Survey on Computer Vision Techniques for Internet-of-Things Devices
- URL: http://arxiv.org/abs/2308.02553v1
- Date: Wed, 2 Aug 2023 03:41:24 GMT
- Title: Survey on Computer Vision Techniques for Internet-of-Things Devices
- Authors: Ishmeet Kaur and Adwaita Janardhan Jadhav
- Abstract summary: Deep neural networks (DNNs) are state-of-the-art techniques for solving computer vision problems.
DNNs require billions of parameters and operations to achieve state-of-the-art results.
This requirement makes DNNs extremely compute, memory, and energy-hungry, and consequently difficult to deploy on small battery-powered Internet-of-Things (IoT) devices with limited computing resources.
- Score: 0.0
- License: http://creativecommons.org/licenses/by/4.0/
- Abstract: Deep neural networks (DNNs) are state-of-the-art techniques for solving most
computer vision problems. DNNs require billions of parameters and operations to
achieve state-of-the-art results. This requirement makes DNNs extremely
compute, memory, and energy-hungry, and consequently difficult to deploy on
small battery-powered Internet-of-Things (IoT) devices with limited computing
resources. Deployment of DNNs on Internet-of-Things devices, such as traffic
cameras, can improve public safety by enabling applications such as automatic
accident detection and emergency response.Through this paper, we survey the
recent advances in low-power and energy-efficient DNN implementations that
improve the deployability of DNNs without significantly sacrificing accuracy.

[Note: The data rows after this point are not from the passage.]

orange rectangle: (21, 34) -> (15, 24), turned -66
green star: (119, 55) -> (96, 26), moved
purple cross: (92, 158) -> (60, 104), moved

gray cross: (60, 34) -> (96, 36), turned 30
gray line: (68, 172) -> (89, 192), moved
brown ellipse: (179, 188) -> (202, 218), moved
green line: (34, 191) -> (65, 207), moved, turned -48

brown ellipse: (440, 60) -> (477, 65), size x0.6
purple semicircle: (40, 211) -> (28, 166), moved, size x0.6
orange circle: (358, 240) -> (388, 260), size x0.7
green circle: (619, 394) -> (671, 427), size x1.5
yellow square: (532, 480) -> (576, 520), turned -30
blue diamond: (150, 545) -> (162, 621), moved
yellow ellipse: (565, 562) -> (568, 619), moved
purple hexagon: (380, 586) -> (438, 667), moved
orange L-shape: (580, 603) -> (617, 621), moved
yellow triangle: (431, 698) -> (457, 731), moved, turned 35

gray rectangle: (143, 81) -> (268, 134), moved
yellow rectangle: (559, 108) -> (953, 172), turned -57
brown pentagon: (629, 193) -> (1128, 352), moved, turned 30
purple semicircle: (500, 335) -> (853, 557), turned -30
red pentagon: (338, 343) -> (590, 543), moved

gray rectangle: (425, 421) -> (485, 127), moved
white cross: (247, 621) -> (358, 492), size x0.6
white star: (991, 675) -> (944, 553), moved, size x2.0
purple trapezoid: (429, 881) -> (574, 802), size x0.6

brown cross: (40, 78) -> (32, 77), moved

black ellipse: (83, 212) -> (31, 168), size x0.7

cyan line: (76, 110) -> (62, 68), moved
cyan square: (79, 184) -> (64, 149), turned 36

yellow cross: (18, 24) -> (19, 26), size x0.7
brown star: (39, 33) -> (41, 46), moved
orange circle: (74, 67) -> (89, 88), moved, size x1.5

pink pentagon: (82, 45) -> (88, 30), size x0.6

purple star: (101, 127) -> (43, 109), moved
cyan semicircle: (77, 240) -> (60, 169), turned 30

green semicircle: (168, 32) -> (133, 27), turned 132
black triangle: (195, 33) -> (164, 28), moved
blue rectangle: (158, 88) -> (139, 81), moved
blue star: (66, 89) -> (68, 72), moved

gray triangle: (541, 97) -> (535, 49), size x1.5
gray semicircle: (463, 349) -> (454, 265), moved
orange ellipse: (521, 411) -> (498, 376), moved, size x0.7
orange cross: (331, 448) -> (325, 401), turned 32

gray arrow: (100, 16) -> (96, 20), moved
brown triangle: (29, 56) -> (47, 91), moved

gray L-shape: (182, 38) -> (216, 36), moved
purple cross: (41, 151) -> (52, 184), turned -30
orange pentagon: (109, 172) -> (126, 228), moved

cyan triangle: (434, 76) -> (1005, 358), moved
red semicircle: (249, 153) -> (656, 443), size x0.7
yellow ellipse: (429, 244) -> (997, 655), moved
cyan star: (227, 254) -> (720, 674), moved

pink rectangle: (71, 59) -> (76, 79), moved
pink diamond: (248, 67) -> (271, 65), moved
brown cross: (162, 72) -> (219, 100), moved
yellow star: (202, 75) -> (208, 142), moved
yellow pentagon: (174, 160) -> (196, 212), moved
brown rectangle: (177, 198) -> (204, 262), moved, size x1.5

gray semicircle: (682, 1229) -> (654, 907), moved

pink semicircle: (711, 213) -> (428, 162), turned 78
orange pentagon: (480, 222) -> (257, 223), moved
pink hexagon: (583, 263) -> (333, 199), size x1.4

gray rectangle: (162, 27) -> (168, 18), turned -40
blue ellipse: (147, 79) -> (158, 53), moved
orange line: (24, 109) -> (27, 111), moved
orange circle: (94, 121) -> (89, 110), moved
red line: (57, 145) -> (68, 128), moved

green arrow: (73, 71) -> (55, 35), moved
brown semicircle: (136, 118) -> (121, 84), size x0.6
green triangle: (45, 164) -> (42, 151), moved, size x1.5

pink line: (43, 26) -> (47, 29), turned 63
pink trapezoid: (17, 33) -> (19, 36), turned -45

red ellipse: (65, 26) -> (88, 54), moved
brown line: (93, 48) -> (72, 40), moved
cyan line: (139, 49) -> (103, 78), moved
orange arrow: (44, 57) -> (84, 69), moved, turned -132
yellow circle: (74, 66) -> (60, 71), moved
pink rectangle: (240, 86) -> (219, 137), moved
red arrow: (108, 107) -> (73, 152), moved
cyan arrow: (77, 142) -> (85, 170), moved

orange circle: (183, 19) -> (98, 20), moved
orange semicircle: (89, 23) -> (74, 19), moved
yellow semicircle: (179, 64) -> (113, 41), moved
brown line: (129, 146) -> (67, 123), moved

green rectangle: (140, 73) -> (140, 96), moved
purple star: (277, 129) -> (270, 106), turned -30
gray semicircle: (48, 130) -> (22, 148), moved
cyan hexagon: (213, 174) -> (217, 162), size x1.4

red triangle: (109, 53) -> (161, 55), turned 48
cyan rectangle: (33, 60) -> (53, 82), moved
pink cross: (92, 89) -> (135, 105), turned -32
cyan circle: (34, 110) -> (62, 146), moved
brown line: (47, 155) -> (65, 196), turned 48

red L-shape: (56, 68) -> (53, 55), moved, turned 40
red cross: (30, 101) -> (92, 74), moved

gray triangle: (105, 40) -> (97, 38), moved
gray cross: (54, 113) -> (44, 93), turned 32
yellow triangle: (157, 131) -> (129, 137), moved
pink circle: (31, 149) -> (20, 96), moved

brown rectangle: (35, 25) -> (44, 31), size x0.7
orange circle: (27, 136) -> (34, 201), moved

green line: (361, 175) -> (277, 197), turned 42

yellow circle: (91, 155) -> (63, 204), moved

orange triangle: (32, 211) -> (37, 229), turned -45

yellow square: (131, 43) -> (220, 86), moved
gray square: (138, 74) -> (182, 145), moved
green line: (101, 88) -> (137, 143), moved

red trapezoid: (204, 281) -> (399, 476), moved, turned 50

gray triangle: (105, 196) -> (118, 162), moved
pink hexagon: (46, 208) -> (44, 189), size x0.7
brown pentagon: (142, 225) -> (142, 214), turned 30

In general, these techniques either reduce the memory requirements, the number
of arithmetic operations, or both. The techniques can be divided into three
major categories: neural network compression, network architecture search and
design, and compiler and graph optimizations. In this paper, we survey both
low-power techniques for both convolutional and transformer DNNs, and summarize
the advantages, disadvantages, and open research problems.